In Between takes place outside the specialized institutions that define the nature of art today and without the aesthetic seal of approval they confer. Also, it is an autonomous project, free from a national pavilions raison dêtre of self-representation. Yet, as the official art project of EXPO 2000, it is undoubtedly part of the overall German presentation and thus part of the image of Germany projected by the fair. This being so, consideration of the specific purpose that art is expected to fulfil in such a context as decoration, say, a function to which it is frequently reduced and the concomitant meanings it could take on, formed the focus of the project from the outset, from conception and preparation, via contractual arrangements and planning, to the development of individual projects and their organizational and technical realization.1

In Between confronts the very concept of a worlds fair, its purposes, dimensions, contents, meanings and structures. Obviously, thought had to be given both to the history of such undertakings and their economic implications.
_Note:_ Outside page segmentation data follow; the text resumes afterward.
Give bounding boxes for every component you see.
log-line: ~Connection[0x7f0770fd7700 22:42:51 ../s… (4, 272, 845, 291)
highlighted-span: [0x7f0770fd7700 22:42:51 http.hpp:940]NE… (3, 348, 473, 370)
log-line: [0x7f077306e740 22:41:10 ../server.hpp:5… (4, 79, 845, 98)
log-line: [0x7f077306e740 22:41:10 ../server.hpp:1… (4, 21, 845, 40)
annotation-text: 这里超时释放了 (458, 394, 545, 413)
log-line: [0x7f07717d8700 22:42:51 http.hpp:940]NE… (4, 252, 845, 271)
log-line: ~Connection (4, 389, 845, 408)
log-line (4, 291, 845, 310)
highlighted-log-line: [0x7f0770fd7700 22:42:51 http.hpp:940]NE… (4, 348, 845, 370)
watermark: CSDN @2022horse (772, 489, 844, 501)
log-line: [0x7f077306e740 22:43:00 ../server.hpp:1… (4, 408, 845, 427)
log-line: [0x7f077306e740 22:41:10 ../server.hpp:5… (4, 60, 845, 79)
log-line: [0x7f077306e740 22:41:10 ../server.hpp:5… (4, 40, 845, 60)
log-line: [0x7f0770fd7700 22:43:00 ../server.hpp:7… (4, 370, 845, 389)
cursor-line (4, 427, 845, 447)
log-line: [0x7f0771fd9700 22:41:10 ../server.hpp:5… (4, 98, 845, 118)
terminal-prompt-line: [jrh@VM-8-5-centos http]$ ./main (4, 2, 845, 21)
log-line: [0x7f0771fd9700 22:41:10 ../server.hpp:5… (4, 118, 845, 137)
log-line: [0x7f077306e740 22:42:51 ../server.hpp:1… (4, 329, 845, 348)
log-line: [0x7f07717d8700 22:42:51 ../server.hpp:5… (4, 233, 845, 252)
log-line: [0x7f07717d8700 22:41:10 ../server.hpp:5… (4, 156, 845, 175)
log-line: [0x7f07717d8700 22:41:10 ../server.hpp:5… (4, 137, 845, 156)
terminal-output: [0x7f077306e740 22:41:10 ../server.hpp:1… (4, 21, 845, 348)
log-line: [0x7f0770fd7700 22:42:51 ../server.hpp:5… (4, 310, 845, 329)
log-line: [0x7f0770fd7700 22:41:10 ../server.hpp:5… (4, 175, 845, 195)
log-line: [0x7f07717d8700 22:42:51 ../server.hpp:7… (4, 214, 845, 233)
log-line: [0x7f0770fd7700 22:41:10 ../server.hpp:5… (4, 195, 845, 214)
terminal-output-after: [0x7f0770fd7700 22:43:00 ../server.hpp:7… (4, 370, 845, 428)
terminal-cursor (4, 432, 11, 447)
The idea of the world exposition emerged from the first industrial exhibitions, which were held in France in the wake of the French Revolution, around 1800. It was embraced especially by followers of the philosopher Saint-Simon, who reckoned it an excellent means by which to advance their vision of a totally industrialized world. The universal exhibitions of the nineteenth century, held in London, Paris and Chicago, were indeed brilliant showcases for an expanding international capitalism. World expositions, wrote Walter Benjamin in the 1930s, represent the goal of pilgrimages to the fetish commodity, at the centre of which stands the enthroned commodity, surrounded by a halo of amusement.2 Particularly with an eye to Paris, the capital of the nineteenth century,3 Benjamin characterized fashion that eternal recurrence of the new, which he saw as cultivating the sex appeal of the anorganic4 as the ritual in accordance with which the commodity fetish wishes to be worshipped.5 Benjamin thus drew attention not only to the commercial concerns at the heart of worlds fairs, but also to their economic links with the emergent entertainment industry. World expositions, he wrote, present a phantasmagoria into which people enter for the sake of amusement. The entertainment industry facilitates this process by raising human beings to the level of commodities.6

In many ways, the universal exhibitions of the nineteenth century were the first great international entertainment events, while also serving as luxurious testing grounds for the incipient consumer society.7 In the course of the nineteenth and the early twentieth century other, more obvious purposes and traits came to the fore: self-representation on the part of the colonial powers and other nation states as a reflection of their political identity, for instance, or symbolic confrontations between rival ideologies. These developments culminated in the negative example of the 1937 world exposition in Paris. Here, Fascism confronted Stalinism in the shape of eerily similar phallocratic buildings, while at the Spanish Pavilion modern art, represented by Picassos Guernica, Alexander Calders Fountain of Mercury and many other works, advocated aesthetic and political resistance, attesting against all odds to the necessity of upholding human dignity and sovereignty in the face of injustice and terror.8

The most readily apparent common denominator among world expositions has undoubtedly been the glorification of technological progress. This has been depicted in an infinite variety of forms, often breathtakingly futuristic and always at the forefront of developments,9 stunning spectators into a state of passive amazement. Benjamins arguments still not been satisfactorily countered. The original alliance among commodity fetishism, fashion-creation and entertainment industry runs like a leitmotiv through the history of worlds fairs and continues to play a key role, a role that the EXPO 2000 art project could not, and did not wish to, ignore.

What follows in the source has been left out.